- **Dataset items**:
++++++

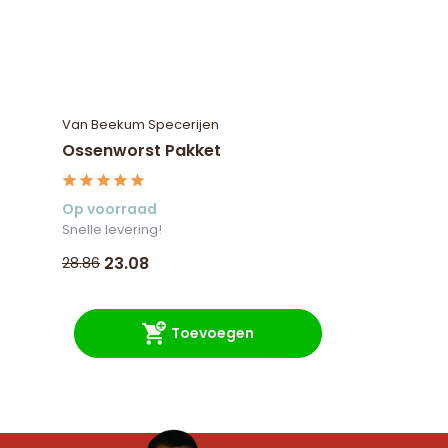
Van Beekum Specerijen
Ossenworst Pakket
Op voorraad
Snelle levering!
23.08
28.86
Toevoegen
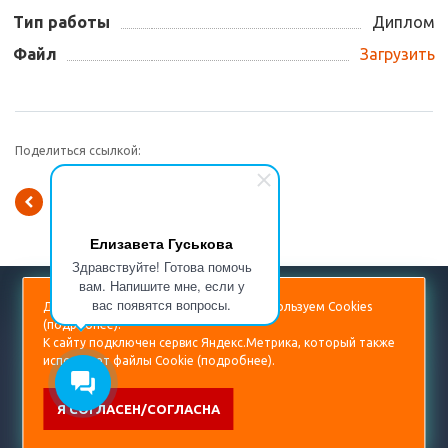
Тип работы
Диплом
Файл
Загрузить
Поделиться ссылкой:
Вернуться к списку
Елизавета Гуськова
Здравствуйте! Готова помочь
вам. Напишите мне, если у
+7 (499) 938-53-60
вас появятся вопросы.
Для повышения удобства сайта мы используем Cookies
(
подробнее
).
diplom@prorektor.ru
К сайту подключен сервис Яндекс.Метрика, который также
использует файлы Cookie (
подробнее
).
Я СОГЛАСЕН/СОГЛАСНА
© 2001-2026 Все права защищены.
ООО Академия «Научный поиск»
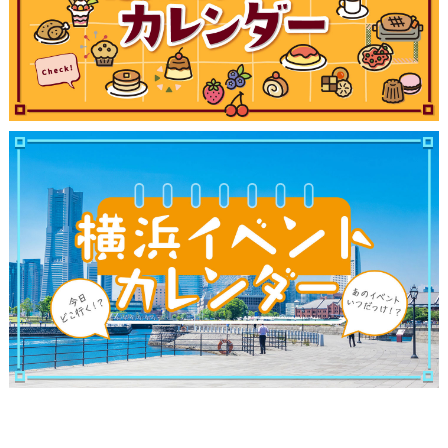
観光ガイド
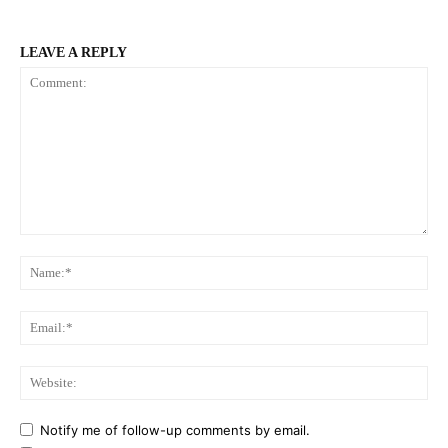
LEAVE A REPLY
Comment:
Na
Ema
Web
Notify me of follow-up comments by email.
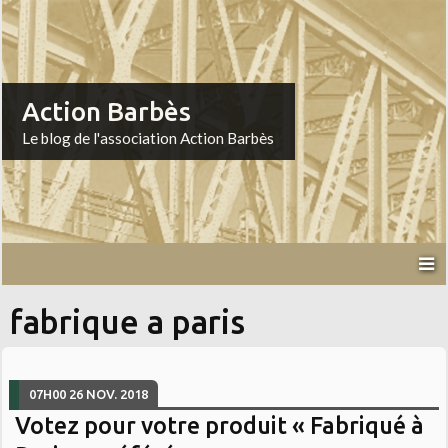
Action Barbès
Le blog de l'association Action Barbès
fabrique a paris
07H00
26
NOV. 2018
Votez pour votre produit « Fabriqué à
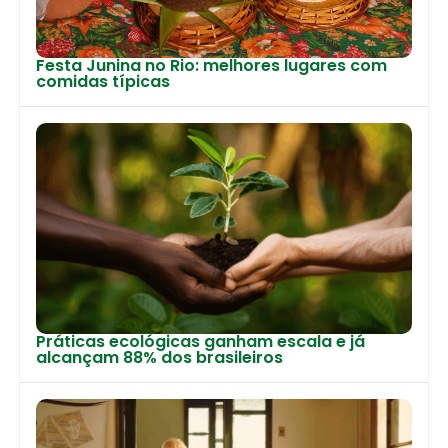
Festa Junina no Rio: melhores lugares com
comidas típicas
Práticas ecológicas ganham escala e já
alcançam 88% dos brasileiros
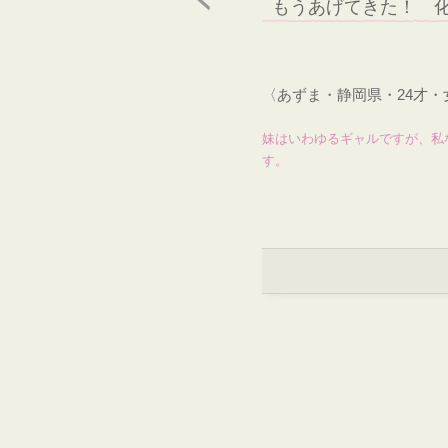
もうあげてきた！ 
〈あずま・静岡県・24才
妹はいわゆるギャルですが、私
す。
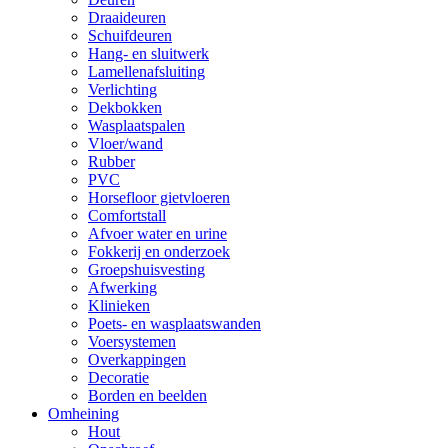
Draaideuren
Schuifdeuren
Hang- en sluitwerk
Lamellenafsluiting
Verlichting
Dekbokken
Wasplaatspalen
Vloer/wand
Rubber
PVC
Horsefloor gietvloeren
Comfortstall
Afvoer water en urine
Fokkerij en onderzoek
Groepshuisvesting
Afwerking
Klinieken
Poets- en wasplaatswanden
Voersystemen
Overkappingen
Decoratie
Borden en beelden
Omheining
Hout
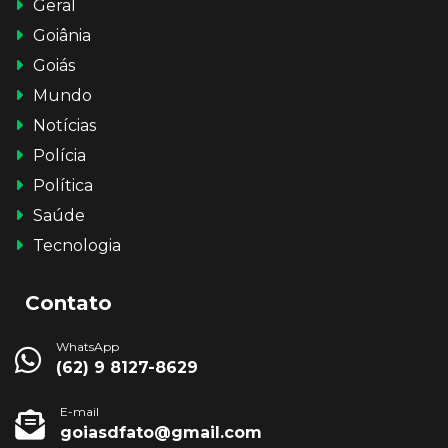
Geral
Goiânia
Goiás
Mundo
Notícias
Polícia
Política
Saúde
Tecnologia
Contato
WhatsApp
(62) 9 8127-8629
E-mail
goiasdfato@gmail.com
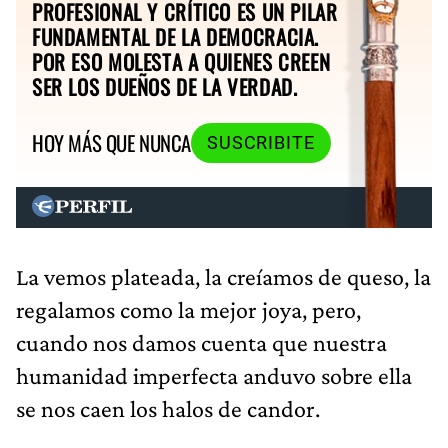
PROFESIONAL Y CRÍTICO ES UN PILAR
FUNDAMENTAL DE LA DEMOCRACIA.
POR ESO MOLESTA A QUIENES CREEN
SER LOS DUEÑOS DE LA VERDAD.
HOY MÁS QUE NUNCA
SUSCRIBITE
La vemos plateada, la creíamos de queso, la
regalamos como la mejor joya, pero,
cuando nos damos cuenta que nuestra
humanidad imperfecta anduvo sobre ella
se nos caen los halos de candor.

++++++

- **PROBLEM TO WORK ON**:
The word "Action" may appear in several lines of the data; copy every line where it does.

- **RESULT FOR THIS TASK**:
Action Barbès
Le blog de l'association Action Barbès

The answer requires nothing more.